Neuroscience

According to Researchers, Attention is Necessary for a Common Neural Signature of Prediction Mistake

According to Researchers, Attention is Necessary for a Common Neural Signature of Prediction Mistake

Researchers from the University of California, Irvine have found that additional neural indicators may be able to detect small visual anomalies, and that a neural marker of error detection in the brain’s visual system that was previously thought to be pre-attentive may really require attention.

Research findings were published in June in PLOS Biology in a new study titled, “Attention is required for canonical brain signature of prediction error despite early encoding of the stimuli.”

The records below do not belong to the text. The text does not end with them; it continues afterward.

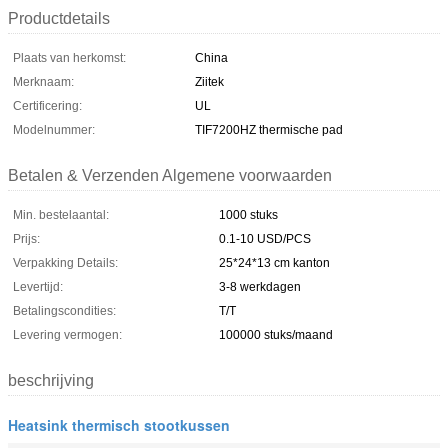
Productdetails
Plaats van herkomst:
China
Merknaam:
Ziitek
Certificering:
UL
Modelnummer:
TIF7200HZ thermische pad
Betalen & Verzenden Algemene voorwaarden
Min. bestelaantal:
1000 stuks
Prijs:
0.1-10 USD/PCS
Verpakking Details:
25*24*13 cm kanton
Levertijd:
3-8 werkdagen
Betalingscondities:
T/T
Levering vermogen:
100000 stuks/maand
beschrijving
Heatsink thermisch stootkussen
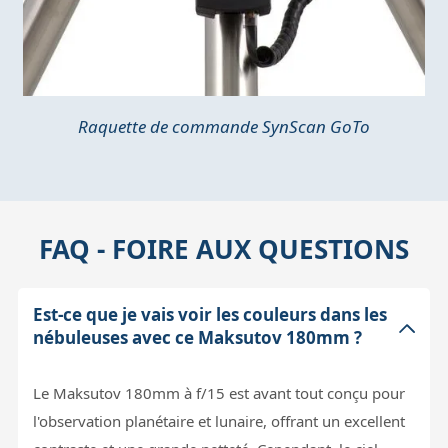
Raquette de commande SynScan GoTo
FAQ - FOIRE AUX QUESTIONS
Est-ce que je vais voir les couleurs dans les
nébuleuses avec ce Maksutov 180mm ?
Le Maksutov 180mm à f/15 est avant tout conçu pour
l'observation planétaire et lunaire, offrant un excellent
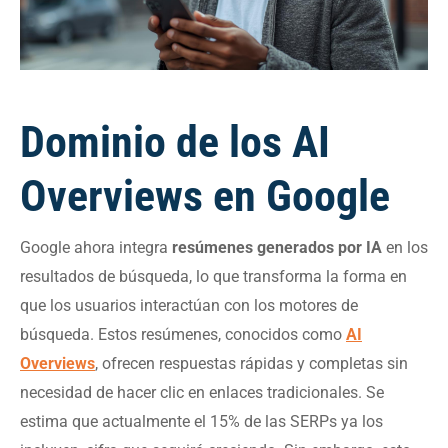
Dominio de los AI
Overviews en Google
Google ahora integra
resúmenes generados por IA
en los
resultados de búsqueda, lo que transforma la forma en
que los usuarios interactúan con los motores de
búsqueda. Estos resúmenes, conocidos como
AI
Overviews
, ofrecen respuestas rápidas y completas sin
necesidad de hacer clic en enlaces tradicionales. Se
estima que actualmente el 15% de las SERPs ya los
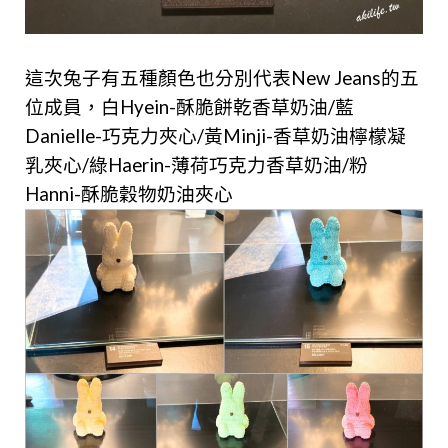
這次兔子有五種顏色也分別代表New Jeans的五
位成員，白Hyein-酥脆餅乾香草奶油/藍
Danielle-巧克力夾心/黃Minji-香草奶油檸檬凝
乳夾心/綠Haerin-薄荷巧克力香草奶油/粉
Hanni-酥脆穀物奶油夾心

“According to predictive coding theory, a popular theory for how the brain efficiently processes its immediate sensory surroundings, extra processing is reserved for irregularities in sensory input that are signposted by prediction errors,” said Alie G. Male, Ph.D., co-author and assistant project scientist in the Department of Psychiatry & Human Behavior at the UCI School of Medicine.

Consider a person’s brain as a car engine, and prediction mistakes as a check engine light that alerts to a problem. The check engine light is essential for starting the investigation procedure to fix the problem.

“There are, however, an increasing number of studies that failed to show the well-known neural marker of prediction error in the brain’s visual system,” Male said. “Because of this, it is problematic for those exploring atypical early visual processing indexed by absent or impaired prediction error signaling,” she explained.

“For example, if the well-known neural marker of prediction error is not found in a patient sample, one might falsely conclude aberrant early sensory processing, namely failed irregularity detection when, in truth, the absence could be explained by the need for unmet experimental conditions, such as attention,” Male said.

We find that the well-known neural marker of prediction error in the brain’s visual system does not occur for unattended, subtle, visual irregularities, despite evidence that their corresponding regularities are indeed encoded, although such irregularities may be indexed by an earlier electrophysiological signal at the primary visual cortices.

Alie G. Male

To use the earlier check engine light analogy to explain an unmet condition, it would be similar to failing to notice the check engine light before the engine overheats and concluding that the sensors aren’t functioning when, in fact, the overheating was indicated by another error signal, such as the temperature gauge, and the check engine light only comes on after the car has been in drive for more than 10 minutes.

“This study aims to qualify the electrophysiology of typical early sensory processing without attention, allowing others to later qualify the electrophysiology of atypical early sensory processing without attention,” Male explained.

“We find that the well-known neural marker of prediction error in the brain’s visual system does not occur for unattended, subtle, visual irregularities, despite evidence that their corresponding regularities are indeed encoded, although such irregularities may be indexed by an earlier electrophysiological signal at the primary visual cortices,” she said.

In addition to this result, their research demonstrated that electrophysiology may be used to both encode and detect minor visual regularities. A more reliable model of early visual processing in the visual cortex will be offered by future research on the conditions required for both indexes of error signaling.

Male’s research was motivated by the frustrations of colleagues and peers with whom she discussed the difficulty in obtaining a reliable signal of the well-known neural correlate of prediction error signaling in the visual system, she said.

They came to the conclusion that even in the absence of a signal, encoding data could support the claim that the known neural correlation may not be the exclusive gauge of irregularity signaling.

“We intend to further qualify the conditions needed for showing the well-known neural marker of error detection so that other researchers can adopt optimal parameters in their own irregularity detection research,” she said.

Male co-authored this research with Robert P. O’Shea, from the Discipline of Psychology at the College of Science, Health, Engineering and Education at Murdoch University in Perth, Australia.